A. Interesting enough, qapi says the default is None, however qemu certainly locks files by default which would seem to imply a mismatch between qapi defaults and qemu behavior.

That's pretty heavy;  Maybe that warning message qemu prints could provide some hints as to what a user could do (or refer to a manpage on locking?).

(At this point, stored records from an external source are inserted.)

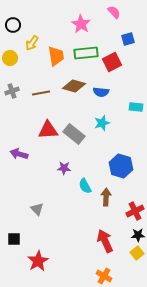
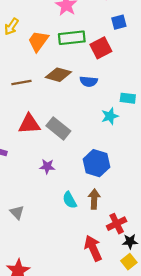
orange trapezoid: (56, 56) -> (38, 41), turned -135
cyan star: (102, 123) -> (110, 116), moved
blue hexagon: (121, 166) -> (96, 163), moved
cyan semicircle: (85, 186) -> (70, 200), moved
red cross: (135, 211) -> (117, 224), moved

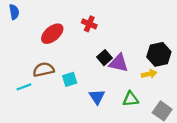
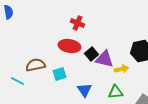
red ellipse: (52, 34) -> (70, 46), moved, turned 50
yellow arrow: (149, 74) -> (122, 69), moved
cyan line: (24, 87) -> (18, 81), turned 48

2) share-rw appears to be a blockdev parameter (I see it available via most block devices via qemu-system-$arch -device {scsi-hd,ide-hd,virtio-blk}? However there is no equivalent -blockdev for dumping the default options that a -blockdev parameter takes.  The qmp-schema also does not include any information about 'share-rw' w.r.t what values are available that I could find after dumping the schema.

Thanks smoser:

#!/bin/sh
qemu-system-x86_64 -S -nodefaults -nographic \
   -serial none -monitor none -qmp stdio <<EOF |
{ "execute": "qmp_capabilities" }
{ "execute": "query-qmp-schema" }
{ "execute": "quit" }
EOF
   python3 -c '
import json, sys
data = json.loads(sys.stdin.read().splitlines()[2])
print(json.dumps(data, indent=1, sort_keys=True,
                 separators=(",", ": ")))'







In our multipath case, the initial open succeeds (it's not locked by anything else) and the second lock attempt fails, however, IIUC the fcntl structure[1] includes the locking pid, which should be our invocation of QEMU; 

Can we not check if the locking pid matches the current pid and not fail?  This appears to be the original goal of protecting locked images from being manipulated by external processes.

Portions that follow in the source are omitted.